**WHAT IS BEING ASKED**. After locating the line with "even thought" below, output it and each following line exactly, stopping after the line with "Diesel Generator Sets". No pictures.

** Opening MATERIAL SHOWN block **

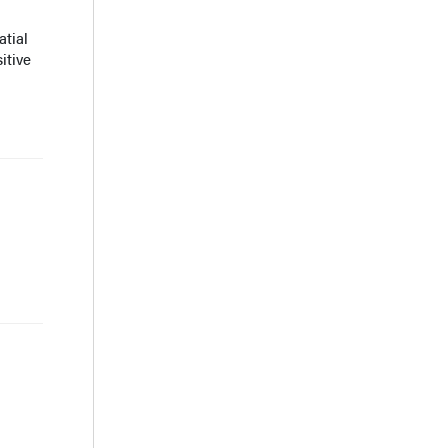
tial
itive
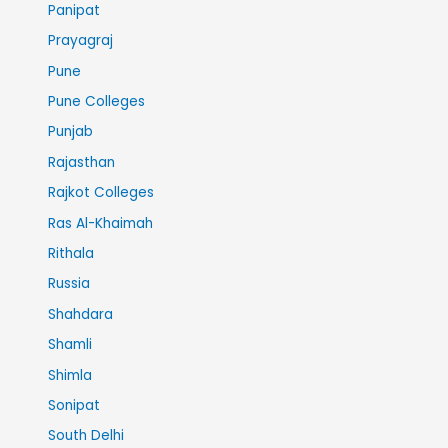
Panipat
Prayagraj
Pune
Pune Colleges
Punjab
Rajasthan
Rajkot Colleges
Ras Al-Khaimah
Rithala
Russia
Shahdara
Shamli
Shimla
Sonipat
South Delhi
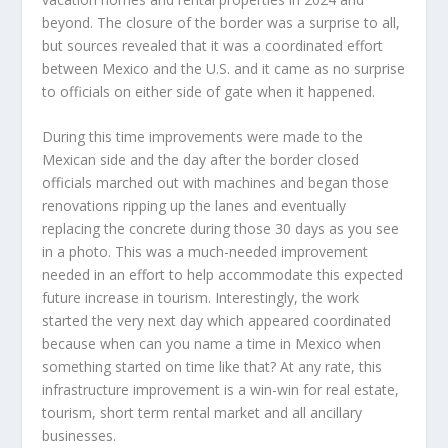
beyond. The closure of the border was a surprise to all,
but sources revealed that it was a coordinated effort
between Mexico and the U.S. and it came as no surprise
to officials on either side of gate when it happened.
During this time improvements were made to the
Mexican side and the day after the border closed
officials marched out with machines and began those
renovations ripping up the lanes and eventually
replacing the concrete during those 30 days as you see
in a photo. This was a much-needed improvement
needed in an effort to help accommodate this expected
future increase in tourism. Interestingly, the work
started the very next day which appeared coordinated
because when can you name a time in Mexico when
something started on time like that? At any rate, this
infrastructure improvement is a win-win for real estate,
tourism, short term rental market and all ancillary
businesses.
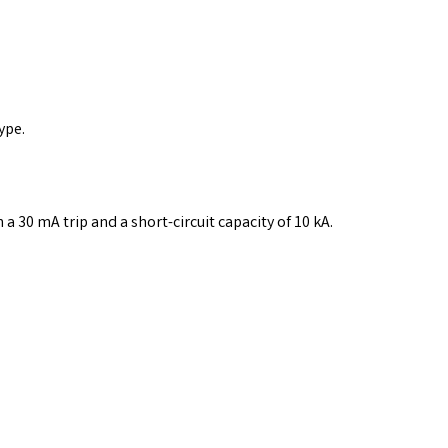
ype.
a 30 mA trip and a short-circuit capacity of 10 kA.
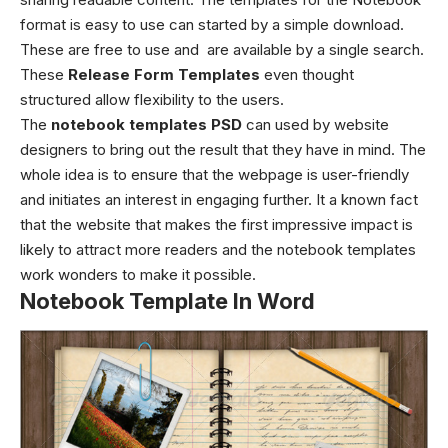
format is easy to use can started by a simple download.
These are free to use and are available by a single search.
These
Release Form Templates
even thought
structured allow flexibility to the users.
The
notebook templates PSD
can used by website
designers to bring out the result that they have in mind. The
whole idea is to ensure that the webpage is user-friendly
and initiates an interest in engaging further. It a known fact
that the website that makes the first impressive impact is
likely to attract more readers and the notebook templates
work wonders to make it possible.
Notebook Template In Word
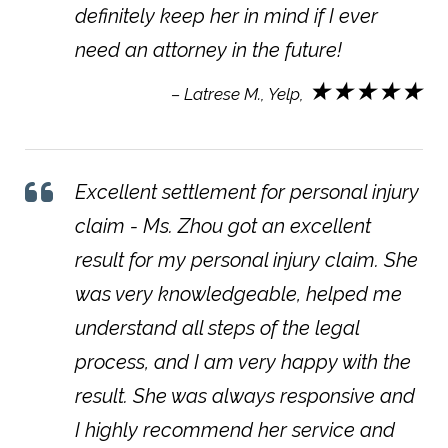
definitely keep her in mind if I ever
need an attorney in the future!
★★★★★
– Latrese M., Yelp,
Excellent settlement for personal injury
claim - Ms. Zhou got an excellent
result for my personal injury claim. She
was very knowledgeable, helped me
understand all steps of the legal
process, and I am very happy with the
result. She was always responsive and
I highly recommend her service and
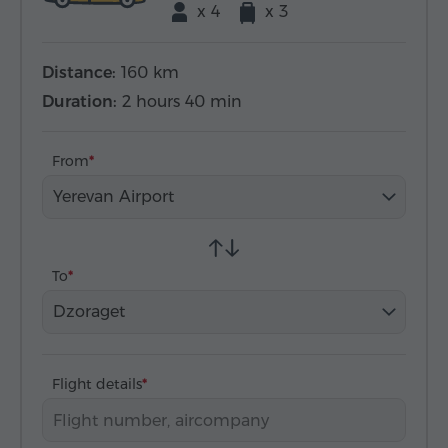
x 4
x 3
Distance:
160 km
Duration:
2 hours 40 min
From
Yerevan Airport
To
Dzoraget
Flight details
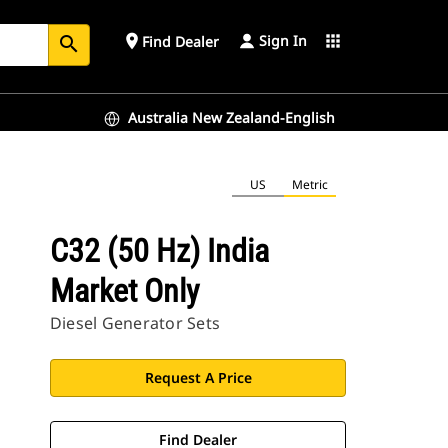
Sign In
place
apps
Find Dealer
search
Australia New Zealand-English
US
Metric
C32 (50 Hz) India
Market Only
Diesel Generator Sets
Request A Price
Find Dealer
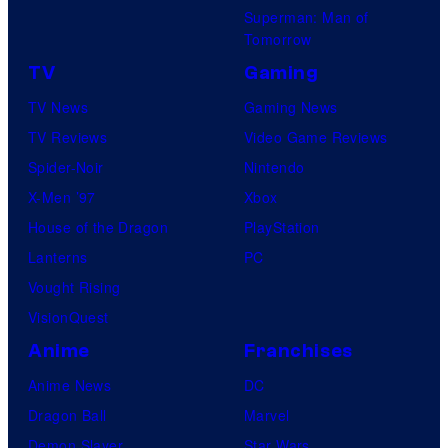
Superman: Man of
Tomorrow
TV
Gaming
TV News
Gaming News
TV Reviews
Video Game Reviews
Spider-Noir
Nintendo
X-Men ’97
Xbox
House of the Dragon
PlayStation
Lanterns
PC
Vought Rising
VisionQuest
Anime
Franchises
Anime News
DC
Dragon Ball
Marvel
Demon Slayer
Star Wars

** Closing MATERIAL SHOWN block **

**OUTPUT OF THE EXERCISE**.
even thought
structured allow flexibility to the users.
The
notebook templates PSD
can used by website
designers to bring out the result that they have in mind. The
whole idea is to ensure that the webpage is user-friendly
and initiates an interest in engaging further. It a known fact
that the website that makes the first impressive impact is
likely to attract more readers and the notebook templates
work wonders to make it possible.
Notebook Template In Word
definitely keep her in mind if I ever
need an attorney in the future!
★★★★★
– Latrese M., Yelp,
Excellent settlement for personal injury
claim - Ms. Zhou got an excellent
result for my personal injury claim. She
was very knowledgeable, helped me
understand all steps of the legal
process, and I am very happy with the
result. She was always responsive and
I highly recommend her service and
x 4
x 3
Distance:
160 km
Duration:
2 hours 40 min
From
Yerevan Airport
To
Dzoraget
Flight details
Sign In
place
apps
Find Dealer
search
Australia New Zealand-English
US
Metric
C32 (50 Hz) India
Market Only
Diesel Generator Sets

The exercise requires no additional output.